2. A dedicated PostgreSQL role and database serve the app from the
shared cnpg cluster.
3. `helm/vergabe-teilnahme-values.sops.yaml` and the ingress manifest
are committed; `make vergabe-deploy` is the single command to deploy.
4. `https://vergabe-teilnahme.whywhynot.de` serves the app over HTTPS
with a valid Let's Encrypt cert.
5. Migrations + seed have run; the smoke checklist passes.
6. Runbook is in `docs/vergabe-teilnahme.md`.
## Notes
- This is the second application on `railiance01` (after Gitea).

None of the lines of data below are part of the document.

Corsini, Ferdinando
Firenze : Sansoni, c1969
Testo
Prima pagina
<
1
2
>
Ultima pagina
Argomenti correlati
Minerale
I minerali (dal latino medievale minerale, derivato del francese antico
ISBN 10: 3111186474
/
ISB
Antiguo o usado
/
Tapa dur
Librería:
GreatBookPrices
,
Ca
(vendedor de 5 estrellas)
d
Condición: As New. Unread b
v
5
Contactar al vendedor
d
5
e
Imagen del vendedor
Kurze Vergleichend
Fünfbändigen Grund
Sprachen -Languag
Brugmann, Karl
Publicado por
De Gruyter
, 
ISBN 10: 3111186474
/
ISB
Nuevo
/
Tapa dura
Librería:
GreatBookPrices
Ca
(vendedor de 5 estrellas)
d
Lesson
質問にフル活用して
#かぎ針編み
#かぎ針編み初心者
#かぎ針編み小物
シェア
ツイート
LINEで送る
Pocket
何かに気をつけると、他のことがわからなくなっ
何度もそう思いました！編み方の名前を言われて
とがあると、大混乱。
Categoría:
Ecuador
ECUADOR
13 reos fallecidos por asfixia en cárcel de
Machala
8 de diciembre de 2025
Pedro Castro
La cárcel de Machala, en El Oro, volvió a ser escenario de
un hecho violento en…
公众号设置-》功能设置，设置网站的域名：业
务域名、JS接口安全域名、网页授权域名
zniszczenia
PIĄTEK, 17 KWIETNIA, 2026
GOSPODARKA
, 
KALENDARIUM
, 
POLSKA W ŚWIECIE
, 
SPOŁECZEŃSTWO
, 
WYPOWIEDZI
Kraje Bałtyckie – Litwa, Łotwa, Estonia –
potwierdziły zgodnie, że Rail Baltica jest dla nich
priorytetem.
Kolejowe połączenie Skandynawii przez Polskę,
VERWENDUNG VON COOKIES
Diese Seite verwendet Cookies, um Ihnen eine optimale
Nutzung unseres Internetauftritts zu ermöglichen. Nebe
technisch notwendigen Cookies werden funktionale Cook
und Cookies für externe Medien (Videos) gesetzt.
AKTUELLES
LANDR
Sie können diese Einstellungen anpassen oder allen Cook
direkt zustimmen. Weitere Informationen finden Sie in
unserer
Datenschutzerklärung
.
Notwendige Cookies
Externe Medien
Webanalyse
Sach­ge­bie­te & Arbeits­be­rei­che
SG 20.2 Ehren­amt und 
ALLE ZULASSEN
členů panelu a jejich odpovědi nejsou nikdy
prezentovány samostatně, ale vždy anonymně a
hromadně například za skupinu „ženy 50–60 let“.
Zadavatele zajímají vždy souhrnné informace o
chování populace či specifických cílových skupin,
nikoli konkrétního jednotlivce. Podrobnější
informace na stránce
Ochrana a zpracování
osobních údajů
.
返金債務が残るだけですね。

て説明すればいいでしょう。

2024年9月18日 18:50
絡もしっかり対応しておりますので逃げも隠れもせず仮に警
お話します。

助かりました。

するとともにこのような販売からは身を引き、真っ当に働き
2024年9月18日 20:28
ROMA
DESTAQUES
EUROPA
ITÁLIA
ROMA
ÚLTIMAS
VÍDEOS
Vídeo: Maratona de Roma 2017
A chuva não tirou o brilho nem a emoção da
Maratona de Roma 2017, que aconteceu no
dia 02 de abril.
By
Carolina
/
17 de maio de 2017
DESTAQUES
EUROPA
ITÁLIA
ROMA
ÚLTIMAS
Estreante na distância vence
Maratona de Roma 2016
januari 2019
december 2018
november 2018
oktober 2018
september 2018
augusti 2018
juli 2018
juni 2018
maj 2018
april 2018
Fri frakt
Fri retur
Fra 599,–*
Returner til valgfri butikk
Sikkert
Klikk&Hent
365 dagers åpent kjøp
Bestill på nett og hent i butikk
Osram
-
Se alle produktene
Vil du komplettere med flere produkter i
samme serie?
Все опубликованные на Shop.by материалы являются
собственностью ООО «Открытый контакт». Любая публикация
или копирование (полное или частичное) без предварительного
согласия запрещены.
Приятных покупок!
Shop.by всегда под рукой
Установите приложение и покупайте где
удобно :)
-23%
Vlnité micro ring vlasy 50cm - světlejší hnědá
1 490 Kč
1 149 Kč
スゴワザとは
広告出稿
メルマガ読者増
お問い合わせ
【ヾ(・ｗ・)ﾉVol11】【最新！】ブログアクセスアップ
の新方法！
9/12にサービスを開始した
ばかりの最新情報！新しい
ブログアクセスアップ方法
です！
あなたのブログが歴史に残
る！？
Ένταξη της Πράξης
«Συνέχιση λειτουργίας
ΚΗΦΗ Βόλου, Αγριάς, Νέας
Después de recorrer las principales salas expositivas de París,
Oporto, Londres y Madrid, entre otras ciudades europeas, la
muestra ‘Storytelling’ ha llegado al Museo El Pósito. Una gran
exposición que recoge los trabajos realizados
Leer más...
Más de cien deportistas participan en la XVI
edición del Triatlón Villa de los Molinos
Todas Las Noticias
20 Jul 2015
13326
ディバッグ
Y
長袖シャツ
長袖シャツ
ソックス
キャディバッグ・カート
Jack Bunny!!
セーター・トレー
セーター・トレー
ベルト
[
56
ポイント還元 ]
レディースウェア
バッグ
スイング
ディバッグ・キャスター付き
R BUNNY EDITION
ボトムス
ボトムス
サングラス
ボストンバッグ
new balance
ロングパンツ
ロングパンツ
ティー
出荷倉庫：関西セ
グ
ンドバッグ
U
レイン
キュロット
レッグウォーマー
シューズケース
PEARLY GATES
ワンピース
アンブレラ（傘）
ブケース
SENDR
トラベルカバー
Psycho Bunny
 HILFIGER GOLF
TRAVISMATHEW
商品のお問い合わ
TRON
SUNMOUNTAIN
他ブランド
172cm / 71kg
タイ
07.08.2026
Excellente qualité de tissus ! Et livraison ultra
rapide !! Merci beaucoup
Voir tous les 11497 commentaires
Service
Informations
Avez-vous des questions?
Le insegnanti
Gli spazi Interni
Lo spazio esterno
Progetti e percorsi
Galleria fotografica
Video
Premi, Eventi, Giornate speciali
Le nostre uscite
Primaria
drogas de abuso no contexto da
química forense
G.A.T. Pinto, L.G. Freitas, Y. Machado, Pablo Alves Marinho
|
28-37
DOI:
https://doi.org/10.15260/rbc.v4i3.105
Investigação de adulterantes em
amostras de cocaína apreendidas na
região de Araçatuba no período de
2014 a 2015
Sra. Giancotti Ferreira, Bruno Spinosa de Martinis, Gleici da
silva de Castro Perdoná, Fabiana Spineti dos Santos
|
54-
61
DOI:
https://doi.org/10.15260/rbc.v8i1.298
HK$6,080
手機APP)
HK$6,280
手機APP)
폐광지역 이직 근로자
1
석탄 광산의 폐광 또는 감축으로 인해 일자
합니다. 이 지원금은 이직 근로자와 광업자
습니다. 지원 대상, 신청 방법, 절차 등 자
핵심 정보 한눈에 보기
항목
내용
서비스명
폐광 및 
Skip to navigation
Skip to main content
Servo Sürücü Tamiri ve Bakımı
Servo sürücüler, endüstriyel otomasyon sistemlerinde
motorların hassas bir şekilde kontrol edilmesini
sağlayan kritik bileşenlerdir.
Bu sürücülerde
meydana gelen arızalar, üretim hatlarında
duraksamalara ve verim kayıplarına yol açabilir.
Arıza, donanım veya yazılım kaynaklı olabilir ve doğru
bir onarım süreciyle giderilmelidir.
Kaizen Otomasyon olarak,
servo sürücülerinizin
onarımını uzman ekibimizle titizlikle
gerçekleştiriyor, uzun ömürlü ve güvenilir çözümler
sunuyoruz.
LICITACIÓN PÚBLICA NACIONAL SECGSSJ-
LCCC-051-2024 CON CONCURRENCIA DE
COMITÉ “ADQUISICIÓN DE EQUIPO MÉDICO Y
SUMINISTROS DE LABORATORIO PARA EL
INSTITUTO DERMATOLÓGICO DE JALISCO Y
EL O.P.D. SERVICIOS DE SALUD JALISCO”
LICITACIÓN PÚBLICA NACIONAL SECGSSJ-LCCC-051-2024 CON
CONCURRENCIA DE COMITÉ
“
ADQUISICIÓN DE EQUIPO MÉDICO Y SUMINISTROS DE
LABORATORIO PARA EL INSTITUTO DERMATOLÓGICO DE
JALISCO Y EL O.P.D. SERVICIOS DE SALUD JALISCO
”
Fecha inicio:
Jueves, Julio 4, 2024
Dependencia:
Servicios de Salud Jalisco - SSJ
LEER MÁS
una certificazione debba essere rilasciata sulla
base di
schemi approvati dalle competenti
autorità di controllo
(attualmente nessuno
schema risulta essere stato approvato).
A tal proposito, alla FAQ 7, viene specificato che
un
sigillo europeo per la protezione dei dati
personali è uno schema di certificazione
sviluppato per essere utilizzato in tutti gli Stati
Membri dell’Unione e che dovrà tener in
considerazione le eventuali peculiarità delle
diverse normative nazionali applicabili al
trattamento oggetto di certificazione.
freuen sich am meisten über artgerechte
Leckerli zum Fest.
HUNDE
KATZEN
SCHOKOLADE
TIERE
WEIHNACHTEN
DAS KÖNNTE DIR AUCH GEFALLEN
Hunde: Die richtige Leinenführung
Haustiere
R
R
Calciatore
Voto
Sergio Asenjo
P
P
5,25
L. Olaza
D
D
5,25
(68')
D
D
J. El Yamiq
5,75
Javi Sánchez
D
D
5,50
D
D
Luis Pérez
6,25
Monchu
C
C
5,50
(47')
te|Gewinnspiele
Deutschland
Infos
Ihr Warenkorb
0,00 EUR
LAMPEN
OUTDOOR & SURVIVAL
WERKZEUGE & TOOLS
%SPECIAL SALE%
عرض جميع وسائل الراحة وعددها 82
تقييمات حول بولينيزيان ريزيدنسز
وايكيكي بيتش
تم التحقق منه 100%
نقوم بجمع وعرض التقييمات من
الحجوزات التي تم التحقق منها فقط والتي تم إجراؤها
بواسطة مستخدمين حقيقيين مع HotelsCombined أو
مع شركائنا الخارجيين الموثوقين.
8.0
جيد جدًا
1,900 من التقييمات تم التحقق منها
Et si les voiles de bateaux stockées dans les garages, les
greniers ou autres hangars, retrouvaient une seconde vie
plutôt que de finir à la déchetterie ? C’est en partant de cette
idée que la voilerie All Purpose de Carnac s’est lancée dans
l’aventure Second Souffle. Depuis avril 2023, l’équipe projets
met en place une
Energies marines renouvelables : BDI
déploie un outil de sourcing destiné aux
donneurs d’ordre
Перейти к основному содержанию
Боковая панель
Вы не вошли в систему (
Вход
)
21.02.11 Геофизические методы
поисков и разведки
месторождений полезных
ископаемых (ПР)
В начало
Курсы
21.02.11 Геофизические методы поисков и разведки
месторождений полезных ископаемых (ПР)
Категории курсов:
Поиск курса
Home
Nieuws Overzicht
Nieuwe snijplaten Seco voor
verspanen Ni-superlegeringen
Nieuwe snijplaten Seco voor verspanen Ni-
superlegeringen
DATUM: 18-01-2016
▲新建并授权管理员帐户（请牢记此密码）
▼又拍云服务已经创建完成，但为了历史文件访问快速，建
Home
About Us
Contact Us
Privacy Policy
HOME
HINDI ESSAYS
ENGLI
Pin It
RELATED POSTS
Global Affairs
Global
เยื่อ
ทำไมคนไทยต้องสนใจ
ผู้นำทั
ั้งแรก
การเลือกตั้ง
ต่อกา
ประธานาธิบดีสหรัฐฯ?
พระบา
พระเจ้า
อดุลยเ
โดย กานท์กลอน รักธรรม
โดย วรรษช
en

It
intentionally adopts the same SOPS + Helm + Traefik + cert-manager
pattern so the operator workflow stays consistent.
- v1 deliberately defers: 3-stage canary (Staged Promotion Lifecycle is
still 0/7), SSO/Keycloak integration, S3-backed media storage,
Celery + Redis workers (optional in the architecture blueprint), and
multi-replica HA. Each can become its own follow-up workplan once the
baseline runs.
- The `whywhynot.de` domain enters the Railiance stack for the first
time here. Treat the DNS path established in T01/T06 as the reference
for any future `*.whywhynot.de` workloads.